🤖 AI Summary
This study addresses the challenge of comparing high-dimensional neural representations across neuroscience and artificial intelligence: specifically, how to select similarity measures that best reveal functional correspondences and divergences. We systematically evaluate eight mainstream representational similarity metrics—including linear CKA, Procrustes distance, CCA, inner-product kernel, and nearest-neighbor alignment—against behavioral functional alignment (e.g., recognition accuracy, generalization, robustness) as a ground-truth benchmark. Our evaluation spans both biological neural data and artificial neural network models.
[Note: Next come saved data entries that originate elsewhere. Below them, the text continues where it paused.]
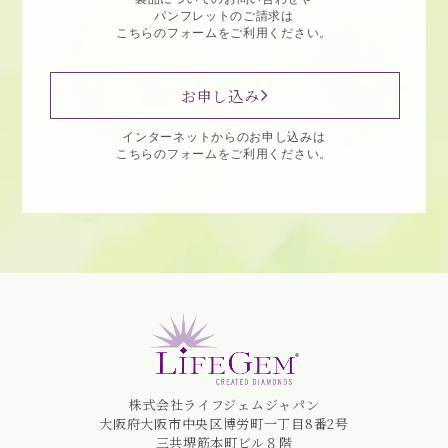
パンフレットのご請求は
こちらのフォームをご利用ください。
お申し込み
インターネットからのお申し込みは
こちらのフォームをご利用ください。
株式会社ライフジェムジャパン
大阪府大阪市中央区博労町一丁目8番2号
三共堺筋本町ビル８階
Results show that geometry-sensitive metrics—particularly linear CKA and Procrustes distance—consistently outperform predictive metrics, achieving superior alignment with human behavioral performance and effectively distinguishing trained versus untrained models. In contrast, linear predictivity exhibits only moderate behavioral alignment. This work establishes the first behavior-driven representational similarity benchmark, providing a principled, cross-domain methodology for mechanistic interpretation and comparative analysis of neural computation.
📝 Abstract
Neuroscience and artificial intelligence (AI) both face the challenge of interpreting high-dimensional neural data, where the comparative analysis of such data is crucial for revealing shared mechanisms and differences between these complex systems. Despite the widespread use of representational comparisons and the abundance classes of comparison methods, a critical question remains: which metrics are most suitable for these comparisons? While some studies evaluate metrics based on their ability to differentiate models of different origins or constructions (e.g., various architectures), another approach is to assess how well they distinguish models that exhibit distinct behaviors. To investigate this, we examine the degree of alignment between various representational similarity measures and behavioral outcomes, employing group statistics and a comprehensive suite of behavioral metrics for comparison. In our evaluation of eight commonly used representational similarity metrics in the visual domain -- spanning alignment-based, Canonical Correlation Analysis (CCA)-based, inner product kernel-based, and nearest-neighbor methods -- we found that metrics like linear Centered Kernel Alignment (CKA) and Procrustes distance, which emphasize the overall geometric structure or shape of representations, excelled in differentiating trained from untrained models and aligning with behavioral measures, whereas metrics such as linear predictivity, commonly used in neuroscience, demonstrated only moderate alignment with behavior. These insights are crucial for selecting metrics that emphasize behaviorally meaningful comparisons in NeuroAI research.